**EXERCISE AIM**
Read the records that follow and state how many lines hold "pixel", adding nothing else.

**EXTRACTED DATA**
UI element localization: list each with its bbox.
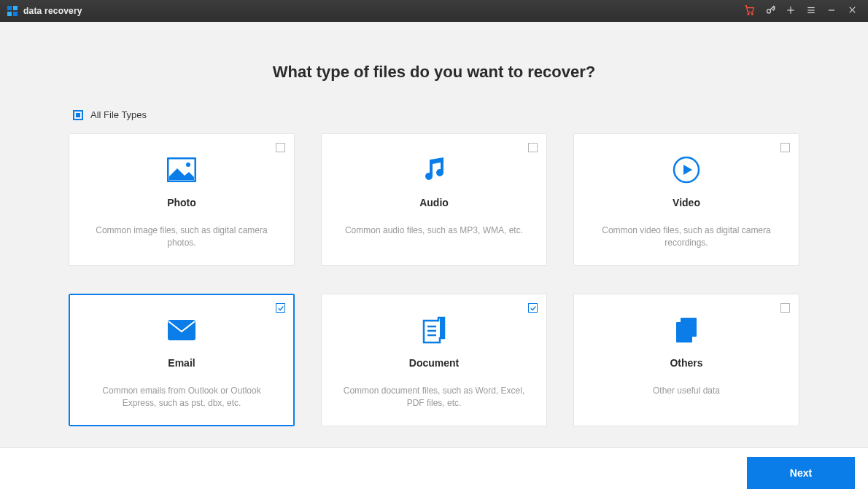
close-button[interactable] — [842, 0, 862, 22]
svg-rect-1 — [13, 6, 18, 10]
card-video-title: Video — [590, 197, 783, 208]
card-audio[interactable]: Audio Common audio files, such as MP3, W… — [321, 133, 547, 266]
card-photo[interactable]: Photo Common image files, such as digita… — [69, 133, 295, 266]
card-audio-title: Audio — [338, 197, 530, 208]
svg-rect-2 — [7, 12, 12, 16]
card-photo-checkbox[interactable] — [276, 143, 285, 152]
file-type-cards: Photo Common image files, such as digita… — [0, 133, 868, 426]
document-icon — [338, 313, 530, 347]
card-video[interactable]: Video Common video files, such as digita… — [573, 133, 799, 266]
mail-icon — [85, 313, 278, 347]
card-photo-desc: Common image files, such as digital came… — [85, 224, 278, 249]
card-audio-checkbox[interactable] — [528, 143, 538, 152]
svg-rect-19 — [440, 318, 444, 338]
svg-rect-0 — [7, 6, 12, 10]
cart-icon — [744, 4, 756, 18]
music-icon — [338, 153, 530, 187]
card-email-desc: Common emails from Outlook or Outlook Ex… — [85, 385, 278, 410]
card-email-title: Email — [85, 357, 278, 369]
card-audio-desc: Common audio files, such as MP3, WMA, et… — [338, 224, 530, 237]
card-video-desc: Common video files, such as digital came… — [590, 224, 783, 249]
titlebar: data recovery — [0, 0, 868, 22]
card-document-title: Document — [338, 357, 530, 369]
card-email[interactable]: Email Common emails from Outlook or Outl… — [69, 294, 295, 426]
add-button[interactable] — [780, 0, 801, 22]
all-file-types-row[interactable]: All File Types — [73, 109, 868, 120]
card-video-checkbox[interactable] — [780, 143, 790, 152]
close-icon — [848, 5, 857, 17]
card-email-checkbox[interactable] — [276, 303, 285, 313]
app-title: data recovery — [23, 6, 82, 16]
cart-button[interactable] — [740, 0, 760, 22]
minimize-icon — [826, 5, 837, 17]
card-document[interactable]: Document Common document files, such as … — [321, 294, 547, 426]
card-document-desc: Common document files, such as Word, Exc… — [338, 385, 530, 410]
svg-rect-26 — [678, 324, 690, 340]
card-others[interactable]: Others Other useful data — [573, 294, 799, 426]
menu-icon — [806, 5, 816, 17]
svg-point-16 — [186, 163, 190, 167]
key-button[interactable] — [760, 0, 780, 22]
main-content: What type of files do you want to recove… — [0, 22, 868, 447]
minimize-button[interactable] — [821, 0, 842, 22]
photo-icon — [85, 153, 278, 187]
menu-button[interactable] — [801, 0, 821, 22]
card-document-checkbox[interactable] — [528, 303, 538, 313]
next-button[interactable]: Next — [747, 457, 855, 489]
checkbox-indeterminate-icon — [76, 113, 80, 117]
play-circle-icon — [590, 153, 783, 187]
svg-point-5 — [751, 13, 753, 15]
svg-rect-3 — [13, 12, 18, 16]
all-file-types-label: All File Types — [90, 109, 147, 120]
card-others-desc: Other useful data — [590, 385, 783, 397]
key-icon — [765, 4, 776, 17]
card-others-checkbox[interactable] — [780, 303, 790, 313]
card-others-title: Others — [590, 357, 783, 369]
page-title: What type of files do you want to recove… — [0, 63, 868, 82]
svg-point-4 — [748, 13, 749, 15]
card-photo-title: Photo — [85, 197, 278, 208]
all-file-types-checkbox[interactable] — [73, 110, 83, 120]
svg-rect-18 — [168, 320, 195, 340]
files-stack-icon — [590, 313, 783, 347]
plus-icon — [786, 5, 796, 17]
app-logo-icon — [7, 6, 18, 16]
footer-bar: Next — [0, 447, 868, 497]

--

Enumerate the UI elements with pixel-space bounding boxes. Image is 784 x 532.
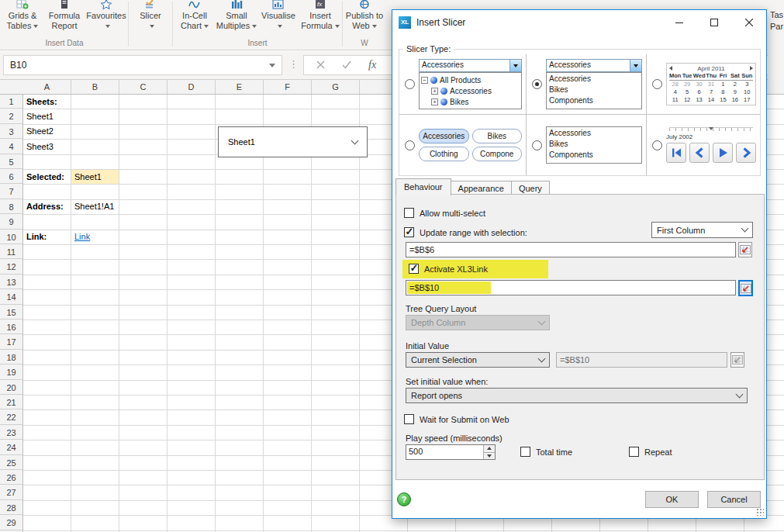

==

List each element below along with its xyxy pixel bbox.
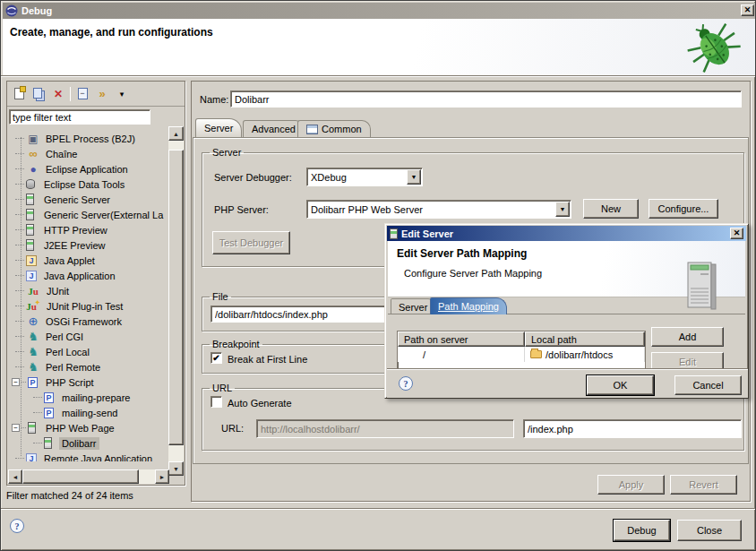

**EXERCISE SOLUTION**
2